Before the pandemic, we already lived in a context of growing distrust of democratic institutions and multilateralism, impending climate cataclysm, and mass migration and displacement.  We already faced the consequences for health and human dignity of hyper-globalization and hyper-concentration of private wealth, and the ensuing ravaging inequalities within and between nations, together with toxic synergies between ethno-nationalism, racism, and misogyny. COVID-19 has the potential to significantly exacerbate the underlying drivers of health and other rights violations enormously, both within and between countries.  Nevertheless, this pandemic and the radical upheaval it represents provide an opportunity, and an urgent imperative, to reflect on the profound structural injustices in the world we inhabited pre-pandemic, and on the directions for human rights praxis in health in a post-pandemic future.

Here, I argue the key to discerning future directions is understanding  the duality of the historical narrative of applying human rights in global health. That is, just as health-related and other social rights were being articulated, increasingly intrusive global economic governance, often in synergy with anti-democratic centralization of power at national levels, was limiting the political possibilities to realize them.
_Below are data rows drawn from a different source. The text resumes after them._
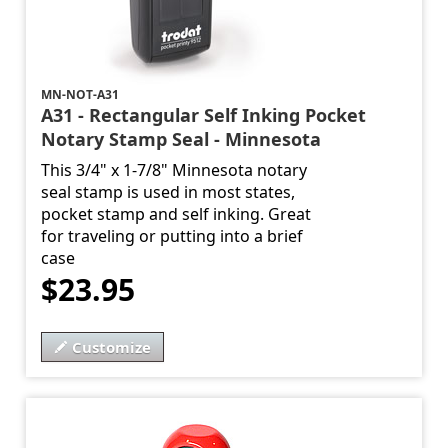
MN-NOT-A31
A31 - Rectangular Self Inking Pocket
Notary Stamp Seal - Minnesota
This 3/4" x 1-7/8" Minnesota notary
seal stamp is used in most states,
pocket stamp and self inking. Great
for traveling or putting into a brief
case
$23.95
Customize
As the possibilities for progressive intentional transformation through politics became ever smaller over these decades, national politics become increasingly stagnant and performative. In turn, these developments fueled a self-fulfilling narrative of the need for the private sector, and for market-based solutions to social problems.  But this sweeping crisis, and the economic and social dislocation it has wrought,  provide a window for pushing through significantly more progressive social agendas at the national level in many countries—and substantial reimagination of global economic governance.